Then one day I showed up and in the children’s section, where I’d previously found A Child’s Guide to the Criminal Justice System (a real page turner), and Transformers books, and there was a stack of Harry Potter books. I knew about the books, obviously, I mean I don’t live under a rock, but I hadn’t read them. They were a dollar or two a piece, so I bought the whole stack, which went up to book 5. I figured C might want to read them eventually, and since he’s only four, we had plenty of time to get books 6 and 7.
I was so wrong. We had to rearrange a bookshelf to accommodate a printer, and Rowling’s books surfaced, and were moved to another, more visible shelf. One evening when C was picking out books for bedtime, he picked up book 1 and asked me to read it to him. Stunned by my child’s interest in a long chapter book, I instantly agreed. We started reading at bedtime, and by the time C was asleep, I was hooked. The next few weeks passed in a whirlwind of exquisite pleasure while I learned to read while doing dishes, while Dave was talking, and stayed up way past my bedtime.

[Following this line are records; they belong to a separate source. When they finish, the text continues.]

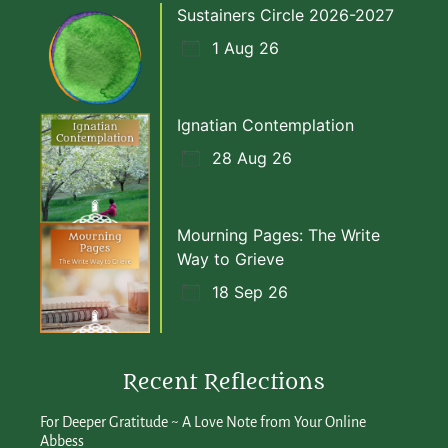
Sustainers Circle 2026-2027
1 Aug 26
Ignatian Contemplation
28 Aug 26
Mourning Pages: The Write
Way to Grieve
18 Sep 26
Recent Reflections
For Deeper Gratitude ~ A Love Note from Your Online
Abbess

The obsession was strong. I thought about those who had been reading along with the series as it was emerging from the publisher, having to wait years between stories. I could hardly imagine the madness of waiting for the next story in the masterfully told saga. Christmas came and went, and I was still reading. I suffered colds, Dave periodically checked in to find out when he would have his wife back, and the story unfolded. By reading them back to back, I was able to experience full immersion. I would fold down a book corner only to sleep and dream where I had left off. I read right through book 5, and the next day ran out to my local independent bookstore– Book Court, Carroll Gardens, check it out– and bought book 6. I told my mom what was happening and she fedexed me her own copy of book 7. The final Sunday of winter break I sat in my rocking chair, the same one I’d rocked C to sleep in, the same one in which my mom had rocked me to sleep, and interspersed reading and playing with C all day. The sun poured in. The Christmas tree was fragrant, and it was nothing short of glorious.

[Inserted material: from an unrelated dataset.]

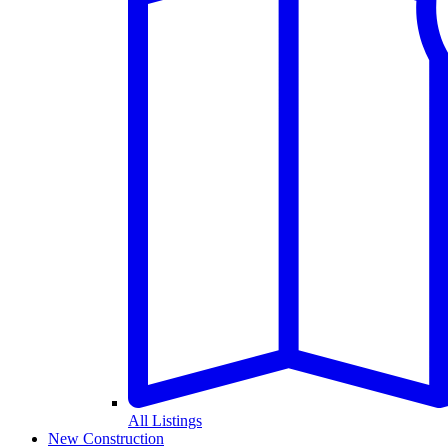
All Listings
New Construction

Then it ended. It was over. And because you all read the books at least five years ago, you know how I felt: devastated, alone, isolated. I could hardly believe it. I read all the Rita Skeeter articles about the Quidditch World Cup on pottermore. But still, I was in an abyss. I watched the first two movies. But come on, it’s just not the same. I listened to Lily & James songs, and like some kind of narrative methadone, that helped.
But there’s only one thing that really helped, only one thing that is making an effective antidote. I hesitate to even tell you what it is, lest I jinx it. I’m capable of doing that, of saying too much about an idea to the point where I effectively kill the idea. Anyway I decided to write some fiction. I think it’s even YA. Or it might be. Because I don’t know what adults want. I only know that I want to be immersed in a story that is not dumbed down or thinks it’s smarter than me. A story that is adventurous, and secretive. Hence my new thing, which I hope I finish, which I wouldn’t even embark upon had it not been that I’ve been writing prose consistently for two years, here on this blog.
Thanks for reading everyone. Can’t tell you how much it means to me.